A number of studies have reported BR biosynthesis and signal transduction mutants in Arabidopsis. For example, det2 (Li et al., 1996; Noguchi et al., 1999b), cpd (Szekeres et al., 1996), dwf4 (Choe et al., 1998), dwf1/dim (Klahre et al., 1998; Choe et al., 1999a), ste1/dwf7 (Choe et al., 1999b), sax1 (Ephritikhine et al., 1999), dwf5 (Choe et al., 2000), fackel (Jang et al., 2000; Schrick et al., 2000), and bri1 (Clouse et al., 1996; Li and Chory, 1997). From the analysis of these mutants, we identified BL, castasterone (CS), typhasterol (TY), teasterone (TE), 6-deoxocastasterone (6-DeoxoCS), 6-deoxotyphasterol (6-DeoxoTY), 6-deoxoteasterone (6-DeoxoTE), and 6-deoxocathasterone (6-DeoxoCT) as endogenous BRs in various Arabidopsis tissues, such as shoots, siliques, and seeds (Fujioka et al., 1996, 1998; Noguchi et al., 1999a, 2000). All BRs identified in Arabidopsis are important components of either the early or late C-6-oxidation pathways, indicating that both pathways are functional in this species. We studied the metabolism of deuterium-labeled BR intermediates in Arabidopsis very recently and demonstrated the operation of the biosynthetic sequence: campestanol (CN) → 6-DeoxoCT → 6-DeoxoTE → 3-dehydro-6-deoxoteasterone (6-Deoxo3DT) → 6-DeoxoTY → 6-DeoxoCS → 6α-hydroxyCS (6-OHCS) → CS → BL (Noguchi et al., 2000). We also showed the operation of the biosynthetic sequence: TE → 3-dehydroteasterone (3DT) → TY → CS → BL. These studies established that the previously determined biosynthetic pathway is also present in Arabidopsis.
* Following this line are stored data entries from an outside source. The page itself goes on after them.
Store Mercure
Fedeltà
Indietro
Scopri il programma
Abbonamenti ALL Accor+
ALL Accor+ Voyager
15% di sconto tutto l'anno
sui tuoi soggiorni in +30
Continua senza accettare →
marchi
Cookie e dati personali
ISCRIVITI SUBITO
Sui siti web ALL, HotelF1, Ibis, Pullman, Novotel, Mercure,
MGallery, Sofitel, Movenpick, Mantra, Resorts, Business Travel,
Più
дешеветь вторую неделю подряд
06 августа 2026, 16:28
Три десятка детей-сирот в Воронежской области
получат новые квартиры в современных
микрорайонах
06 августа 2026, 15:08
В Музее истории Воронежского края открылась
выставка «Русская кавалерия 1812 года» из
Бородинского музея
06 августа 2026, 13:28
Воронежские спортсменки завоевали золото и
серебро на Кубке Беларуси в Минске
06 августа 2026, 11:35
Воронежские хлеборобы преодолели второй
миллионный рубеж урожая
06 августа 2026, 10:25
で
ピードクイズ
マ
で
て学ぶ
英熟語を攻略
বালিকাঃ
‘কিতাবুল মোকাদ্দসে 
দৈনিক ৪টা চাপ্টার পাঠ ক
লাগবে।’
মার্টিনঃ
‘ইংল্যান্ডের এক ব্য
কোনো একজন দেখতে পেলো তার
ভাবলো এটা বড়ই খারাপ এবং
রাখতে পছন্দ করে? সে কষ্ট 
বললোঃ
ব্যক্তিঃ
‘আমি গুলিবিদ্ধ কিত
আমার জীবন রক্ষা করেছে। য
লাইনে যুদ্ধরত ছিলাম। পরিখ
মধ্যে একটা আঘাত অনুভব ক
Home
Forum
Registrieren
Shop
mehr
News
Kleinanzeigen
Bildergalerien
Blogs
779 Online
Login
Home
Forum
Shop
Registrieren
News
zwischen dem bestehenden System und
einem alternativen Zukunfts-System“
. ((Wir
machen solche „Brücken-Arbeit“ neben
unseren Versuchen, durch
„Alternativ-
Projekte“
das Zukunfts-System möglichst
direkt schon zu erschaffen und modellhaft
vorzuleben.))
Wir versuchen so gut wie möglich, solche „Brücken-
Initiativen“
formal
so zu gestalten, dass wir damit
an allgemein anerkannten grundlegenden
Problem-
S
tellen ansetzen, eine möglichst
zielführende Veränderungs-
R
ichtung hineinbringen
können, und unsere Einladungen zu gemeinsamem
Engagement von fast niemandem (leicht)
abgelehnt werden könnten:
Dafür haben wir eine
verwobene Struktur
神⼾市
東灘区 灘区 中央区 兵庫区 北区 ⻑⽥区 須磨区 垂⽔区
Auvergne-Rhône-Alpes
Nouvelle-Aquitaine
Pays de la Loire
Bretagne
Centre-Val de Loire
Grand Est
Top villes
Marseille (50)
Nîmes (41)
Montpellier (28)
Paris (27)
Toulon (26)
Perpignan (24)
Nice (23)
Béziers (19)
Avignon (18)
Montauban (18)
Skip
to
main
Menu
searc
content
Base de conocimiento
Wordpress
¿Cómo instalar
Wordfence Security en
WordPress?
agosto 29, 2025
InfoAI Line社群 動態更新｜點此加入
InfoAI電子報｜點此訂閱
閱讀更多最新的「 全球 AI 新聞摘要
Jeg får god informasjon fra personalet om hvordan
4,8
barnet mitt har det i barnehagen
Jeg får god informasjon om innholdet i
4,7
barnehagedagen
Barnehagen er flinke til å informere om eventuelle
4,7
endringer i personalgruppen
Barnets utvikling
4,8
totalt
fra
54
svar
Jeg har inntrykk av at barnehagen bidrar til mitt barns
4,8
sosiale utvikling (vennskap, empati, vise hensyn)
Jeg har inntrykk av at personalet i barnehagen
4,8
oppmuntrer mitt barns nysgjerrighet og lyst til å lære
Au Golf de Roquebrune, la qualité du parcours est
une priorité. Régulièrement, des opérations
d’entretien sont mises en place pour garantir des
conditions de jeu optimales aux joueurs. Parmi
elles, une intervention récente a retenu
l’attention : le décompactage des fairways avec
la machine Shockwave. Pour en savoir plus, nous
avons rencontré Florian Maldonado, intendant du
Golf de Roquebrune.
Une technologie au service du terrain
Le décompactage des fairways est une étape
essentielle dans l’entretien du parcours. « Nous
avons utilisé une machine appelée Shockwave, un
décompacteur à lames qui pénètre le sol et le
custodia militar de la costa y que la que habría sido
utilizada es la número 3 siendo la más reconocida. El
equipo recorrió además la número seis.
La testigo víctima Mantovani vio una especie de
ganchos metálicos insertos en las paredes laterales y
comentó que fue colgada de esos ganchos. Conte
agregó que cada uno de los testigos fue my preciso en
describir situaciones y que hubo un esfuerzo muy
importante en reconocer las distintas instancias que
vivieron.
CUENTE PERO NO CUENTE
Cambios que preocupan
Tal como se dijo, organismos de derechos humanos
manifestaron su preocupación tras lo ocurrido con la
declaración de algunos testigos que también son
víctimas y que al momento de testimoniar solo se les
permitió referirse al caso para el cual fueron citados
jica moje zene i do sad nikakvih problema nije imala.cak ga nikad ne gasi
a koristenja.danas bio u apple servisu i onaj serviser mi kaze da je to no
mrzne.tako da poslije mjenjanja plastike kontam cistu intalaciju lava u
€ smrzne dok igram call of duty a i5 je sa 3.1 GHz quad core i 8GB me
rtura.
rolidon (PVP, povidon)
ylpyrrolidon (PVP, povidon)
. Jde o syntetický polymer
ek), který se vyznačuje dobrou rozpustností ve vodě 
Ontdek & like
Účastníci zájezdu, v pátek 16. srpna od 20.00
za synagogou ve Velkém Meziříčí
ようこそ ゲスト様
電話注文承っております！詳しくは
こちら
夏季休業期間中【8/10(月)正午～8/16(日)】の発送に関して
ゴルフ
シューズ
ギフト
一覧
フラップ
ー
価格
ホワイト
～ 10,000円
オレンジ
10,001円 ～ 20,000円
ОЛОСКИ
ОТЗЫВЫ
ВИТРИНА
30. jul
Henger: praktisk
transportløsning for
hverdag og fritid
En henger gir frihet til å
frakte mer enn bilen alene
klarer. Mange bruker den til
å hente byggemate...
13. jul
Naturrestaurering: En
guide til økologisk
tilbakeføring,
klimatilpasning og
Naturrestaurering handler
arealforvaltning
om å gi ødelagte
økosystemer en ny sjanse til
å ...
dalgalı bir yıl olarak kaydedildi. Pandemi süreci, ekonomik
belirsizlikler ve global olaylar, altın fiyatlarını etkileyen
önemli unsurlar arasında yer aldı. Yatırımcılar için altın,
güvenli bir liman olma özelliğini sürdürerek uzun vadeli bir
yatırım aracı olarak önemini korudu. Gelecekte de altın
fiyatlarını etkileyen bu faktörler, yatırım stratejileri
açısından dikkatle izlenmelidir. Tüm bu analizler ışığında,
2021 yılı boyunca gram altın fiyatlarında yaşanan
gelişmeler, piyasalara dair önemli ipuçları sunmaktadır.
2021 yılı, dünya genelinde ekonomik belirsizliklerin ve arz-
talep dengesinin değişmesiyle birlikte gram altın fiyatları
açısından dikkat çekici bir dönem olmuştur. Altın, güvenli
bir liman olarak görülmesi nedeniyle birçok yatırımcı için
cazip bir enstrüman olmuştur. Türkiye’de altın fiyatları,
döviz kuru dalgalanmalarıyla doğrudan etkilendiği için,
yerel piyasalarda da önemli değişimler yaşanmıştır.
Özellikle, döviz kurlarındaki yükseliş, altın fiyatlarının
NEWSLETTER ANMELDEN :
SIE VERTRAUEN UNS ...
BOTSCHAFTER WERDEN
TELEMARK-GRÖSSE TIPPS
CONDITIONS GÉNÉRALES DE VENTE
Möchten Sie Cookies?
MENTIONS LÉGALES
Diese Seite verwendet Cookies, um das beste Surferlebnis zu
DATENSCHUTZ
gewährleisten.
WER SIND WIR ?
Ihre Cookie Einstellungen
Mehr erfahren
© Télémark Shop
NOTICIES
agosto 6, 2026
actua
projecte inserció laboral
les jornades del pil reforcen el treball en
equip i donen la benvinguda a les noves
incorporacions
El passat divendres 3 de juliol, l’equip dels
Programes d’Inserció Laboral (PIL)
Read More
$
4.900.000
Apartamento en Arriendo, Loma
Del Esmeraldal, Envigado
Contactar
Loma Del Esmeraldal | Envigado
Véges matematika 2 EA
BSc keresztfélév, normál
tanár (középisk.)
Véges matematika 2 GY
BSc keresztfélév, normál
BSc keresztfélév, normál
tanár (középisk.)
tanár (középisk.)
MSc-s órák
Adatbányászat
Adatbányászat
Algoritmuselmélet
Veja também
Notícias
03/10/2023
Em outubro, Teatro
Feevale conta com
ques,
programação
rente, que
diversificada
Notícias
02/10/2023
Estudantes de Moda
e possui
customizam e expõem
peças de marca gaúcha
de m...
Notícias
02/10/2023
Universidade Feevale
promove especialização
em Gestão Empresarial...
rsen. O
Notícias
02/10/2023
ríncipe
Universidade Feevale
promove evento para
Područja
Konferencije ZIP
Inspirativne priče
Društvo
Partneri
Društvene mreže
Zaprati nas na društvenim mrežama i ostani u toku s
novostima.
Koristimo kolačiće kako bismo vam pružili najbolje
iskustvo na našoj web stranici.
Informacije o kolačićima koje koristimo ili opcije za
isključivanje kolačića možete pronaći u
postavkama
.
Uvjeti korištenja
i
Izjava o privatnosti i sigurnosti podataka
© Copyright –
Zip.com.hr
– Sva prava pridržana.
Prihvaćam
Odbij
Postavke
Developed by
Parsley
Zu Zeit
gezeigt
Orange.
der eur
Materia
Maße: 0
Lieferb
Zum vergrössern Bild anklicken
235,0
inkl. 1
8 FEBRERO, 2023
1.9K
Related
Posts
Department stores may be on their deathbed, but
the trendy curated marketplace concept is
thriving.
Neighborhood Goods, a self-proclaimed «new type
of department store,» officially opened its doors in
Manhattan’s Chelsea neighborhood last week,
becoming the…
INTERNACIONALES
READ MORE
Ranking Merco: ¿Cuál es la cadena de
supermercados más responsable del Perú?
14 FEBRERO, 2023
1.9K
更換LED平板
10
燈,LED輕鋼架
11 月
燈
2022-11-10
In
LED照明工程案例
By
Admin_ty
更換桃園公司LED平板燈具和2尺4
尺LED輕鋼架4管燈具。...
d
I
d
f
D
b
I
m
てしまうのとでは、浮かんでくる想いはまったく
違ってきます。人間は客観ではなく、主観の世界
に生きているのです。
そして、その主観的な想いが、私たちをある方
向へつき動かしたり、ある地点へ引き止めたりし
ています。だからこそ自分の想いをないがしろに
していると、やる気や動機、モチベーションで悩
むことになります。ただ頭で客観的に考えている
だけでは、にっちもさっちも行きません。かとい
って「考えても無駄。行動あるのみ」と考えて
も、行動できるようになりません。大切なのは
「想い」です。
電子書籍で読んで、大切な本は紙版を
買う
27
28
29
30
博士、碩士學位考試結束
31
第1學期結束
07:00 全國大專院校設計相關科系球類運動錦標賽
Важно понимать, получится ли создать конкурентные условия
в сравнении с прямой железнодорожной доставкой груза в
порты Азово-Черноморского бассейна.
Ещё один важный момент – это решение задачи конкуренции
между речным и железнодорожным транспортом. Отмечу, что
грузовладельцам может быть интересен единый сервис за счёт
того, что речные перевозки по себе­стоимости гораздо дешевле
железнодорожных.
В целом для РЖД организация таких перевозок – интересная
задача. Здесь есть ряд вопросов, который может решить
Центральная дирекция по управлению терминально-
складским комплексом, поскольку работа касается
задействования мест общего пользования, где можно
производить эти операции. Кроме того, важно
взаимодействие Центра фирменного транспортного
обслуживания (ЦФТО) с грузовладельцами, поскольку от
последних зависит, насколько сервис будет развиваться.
The tomato Dwarf gene was isolated by transposon tagging (Bishop et al., 1996) and shown to encode a cytochrome P450 enzyme that converts 6-DeoxoCS to CS via 6-OHCS, a step where the early C-6 oxidation and the late C-6 oxidation pathways are connected (Bishop et al., 1999). This step is the furthest downstream step in BL biosynthesis among those known for mutations and enzymes. A defect in the Dwarf gene results in deficiency of CS and causes dwarfism with stem elongation and leaf expansion being suppressed (Bishop et al., 1996; Bishop et al., 1999). These studies demonstrated that 6-deoxo BRs exhibit very weak biological activity and it remains to be determined whether any or all of the 6-oxo BRs, e.g. TE, 3DT, TY, or CS, are active per se or become active after being converted to BL. Therefore, it is physiologically important to understand the biosynthesis of 6-oxo BRs including BL with the C-6 oxidation step potentially being one of the key regulatory steps in BR biosynthesis. Furthermore, intermediates of the late C-6 oxidation pathway are predominant over those of the early C-6 oxidation pathway in many species including Arabidopsis, tomato, and pea (Choi et al., 1997; Yokota et al., 1997; Bishop et al., 1999; Noguchi et al., 1999a; Koka et al., 2000; Nomura et al., 2000).

Especially high accumulation of 6-DeoxoCS has often been recorded for many plants, suggesting that the C-6 oxidation is a rate-limiting step. Such regulation seems to be cancelled in BR-insensitive mutants because CS accumulates at aberrant levels in pea lka (Nomura et al., 1997, 1999) and tomato curl-3 (T. Nomura, T. Yokota, and G.J. Bishop, unpublished data). In Arabidopsis, both CS and BL accumulate in the bri1 mutant (Noguchi et al., 1999a), indicating that C-6 oxidation is controlled by a feedback mechanism in steady-state conditions of wild-type plants. It is interesting that in tomato, the presence of BL has not been demonstrated, suggesting that CS is a biologically active BR. Therefore, the Dwarf enzyme may be a key enzyme governing the physiological role of BRs in tomato.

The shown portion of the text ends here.